The days ahead, particularly Days +3 through +14, are typically the most intense. During this time, his immune system will be at its lowest while the new stem cells settle in and begin to grow. This is when side effects from chemotherapy and transplant often appear, so the team is watching him closely and preparing ahead for anything that may come.

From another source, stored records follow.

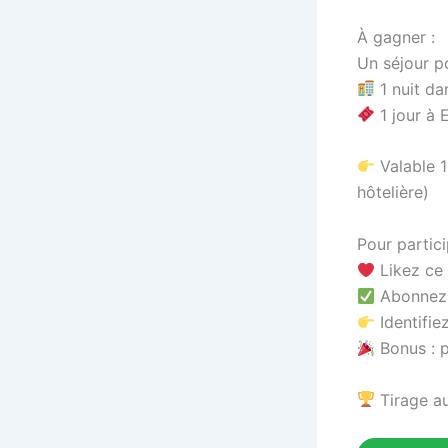
À gagner :
Un séjour p
1 nuit da
1 jour à 
Valable 1
hôtelière)
Pour partici
Likez ce
Abonnez-
Identifie
Bonus : p
Tirage au 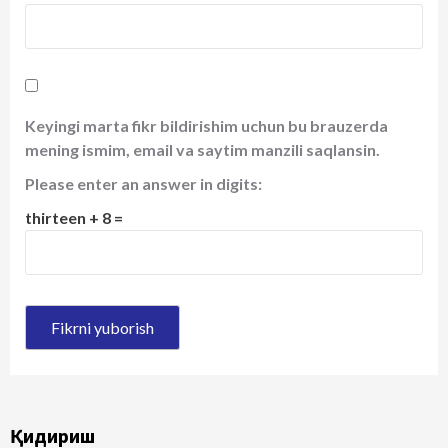
Keyingi marta fikr bildirishim uchun bu brauzerda
mening ismim, email va saytim manzili saqlansin.
Please enter an answer in digits:
thirteen + 8 =
Қидириш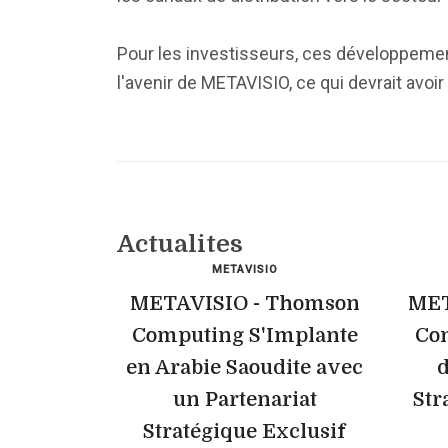
Pour les investisseurs, ces développeme
l'avenir de METAVISIO, ce qui devrait avoi
Actualites
METAVISIO
METAVISIO - Thomson
MET
Computing S'Implante
Com
en Arabie Saoudite avec
d
un Partenariat
Str
Stratégique Exclusif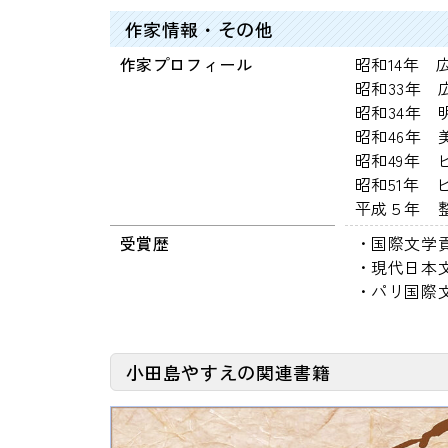
作家情報・その他
作家プロフィール
昭和14年 
昭和33年
昭和34年 
昭和46年
昭和49年 
昭和51年 
平成５年 
受賞歴
・国際文学
・現代日本
・パリ国際
小田島やすえの関連書籍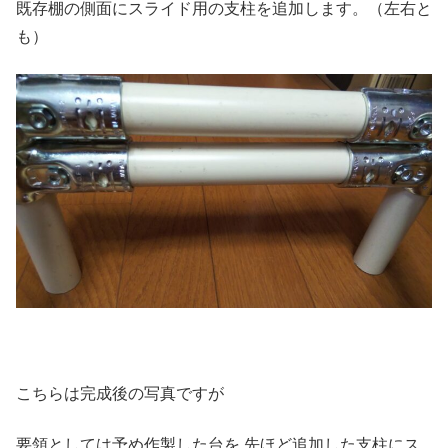
既存棚の側面にスライド用の支柱を追加します。（左右と
も）
こちらは完成後の写真ですが
要領としては予め作製した台を 先ほど追加した支柱にス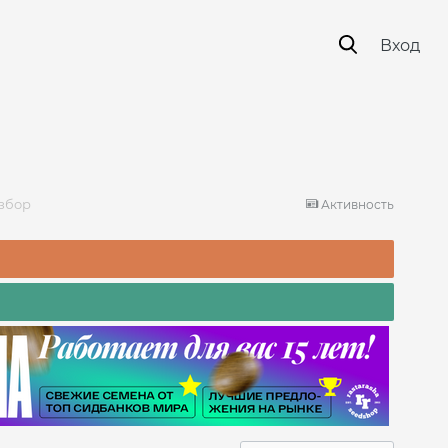
Вход
азбор
Активность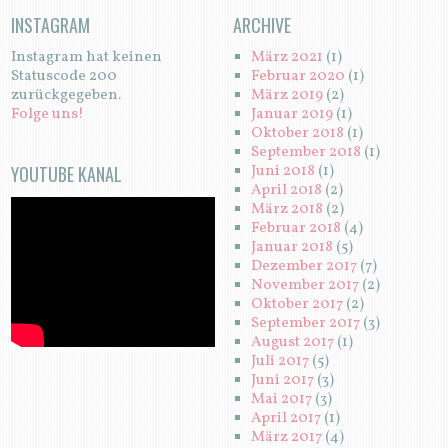
INSTAGRAM
ARCHIVE
Instagram hat keinen
März 2021
(1)
Statuscode 200
Februar 2020
(1)
zurückgegeben.
März 2019
(2)
Folge uns!
Januar 2019
(1)
Oktober 2018
(1)
September 2018
(1)
YOUTUBE KANAL
Juni 2018
(1)
April 2018
(2)
März 2018
(2)
Februar 2018
(4)
Januar 2018
(5)
Dezember 2017
(7)
November 2017
(2)
Oktober 2017
(2)
September 2017
(3)
August 2017
(1)
Juli 2017
(5)
Juni 2017
(3)
Mai 2017
(3)
April 2017
(1)
März 2017
(4)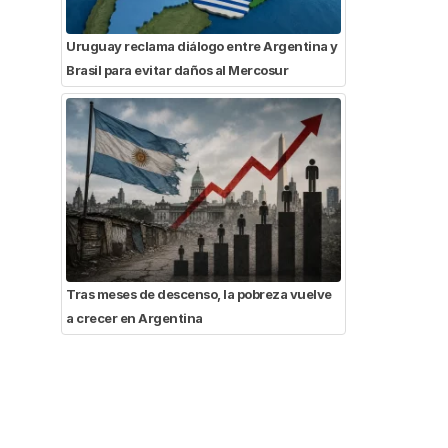
Uruguay reclama diálogo entre Argentina y
Brasil para evitar daños al Mercosur
Tras meses de descenso, la pobreza vuelve
a crecer en Argentina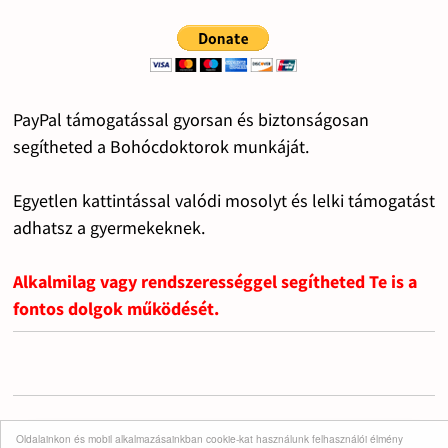
PayPal támogatással gyorsan és biztonságosan
segítheted a Bohócdoktorok munkáját.
Egyetlen kattintással valódi mosolyt és lelki támogatást
adhatsz a gyermekeknek.
Alkalmilag vagy rendszerességgel segítheted Te is a
fontos dolgok működését.
Oldalainkon és mobil alkalmazásainkban cookie-kat használunk felhasználói élmény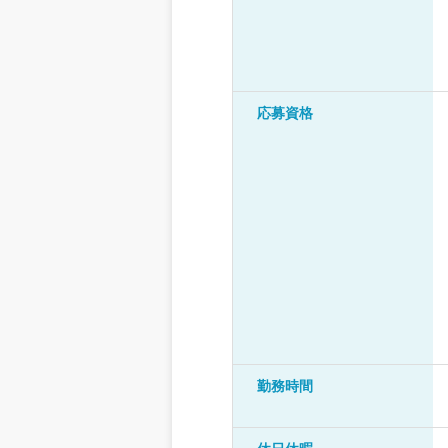
応募資格
勤務時間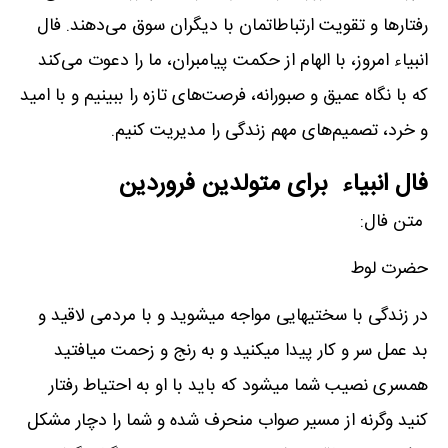
رفتارها و تقویت ارتباطاتمان با دیگران سوق می‌دهند. فال
انبیاء امروز، با الهام از حکمت پیامبران، ما را دعوت می‌کند
که با نگاه عمیق و صبورانه، فرصت‌های تازه را ببینیم و با امید
و خرد، تصمیم‌های مهم زندگی را مدیریت کنیم.
فال انبیاء برای متولدین فروردین
متن فال:
حضرت لوط
در زندگی با سختیهایی مواجه میشوید و با مردمی لاقید و
بد عمل سر و کار پیدا میکنید و به رنج و زحمت میافتید
همسری نصیب شما میشود که باید با او به احتیاط رفتار
کنید وگرنه از مسیر صواب منحرف شده و شما را دچار مشکل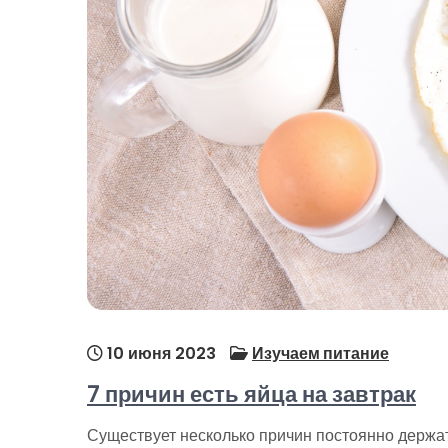
10 июня 2023
Изучаем питание
7 причин есть яйца на завтрак
Существует несколько причин постоянно держат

Last night, after three difficult attempts at placing an NG tube on Sunday, the team made the decision to start TPN (IV nutrition) instead. This ensures Cody’s body is getting the calories, hydration, and nutrients it needs, especially as his appetite has decreased. The chemotherapy drugs Thiotepa and Cytoxan are known to cause nausea, taste changes, mouth and throat soreness, and overall fatigue...all of which can make eating very hard. While he is still trying to take small bites when he can, TPN is giving his body steady support so he doesn’t fall behind nutritionally.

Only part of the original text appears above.